__Work task__
Having found the line containing "Dios peregrino y" in the data below, reproduce that line and each one after it to the end, exactly, and include nothing else.

__Extracted page text data__

+-------+

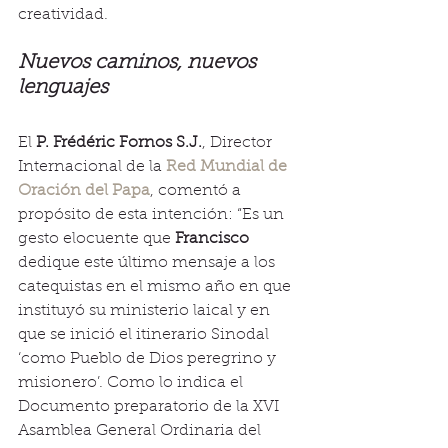
creatividad.
Nuevos caminos, nuevos 
lenguajes
El 
P. Frédéric Fornos S.J.
, Director 
Internacional de la 
Red Mundial de 
Oración del Papa
, comentó a 
propósito de esta intención: “Es un 
gesto elocuente que 
Francisco
dedique este último mensaje a los 
catequistas en el mismo año en que 
instituyó su ministerio laical y en 
que se inició el itinerario Sinodal 
‘como Pueblo de Dios peregrino y 
misionero’. Como lo indica el 
Documento preparatorio de la XVI 
Asamblea General Ordinaria del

+-------+

__Written solution__
‘como Pueblo de Dios peregrino y 
misionero’. Como lo indica el 
Documento preparatorio de la XVI 
Asamblea General Ordinaria del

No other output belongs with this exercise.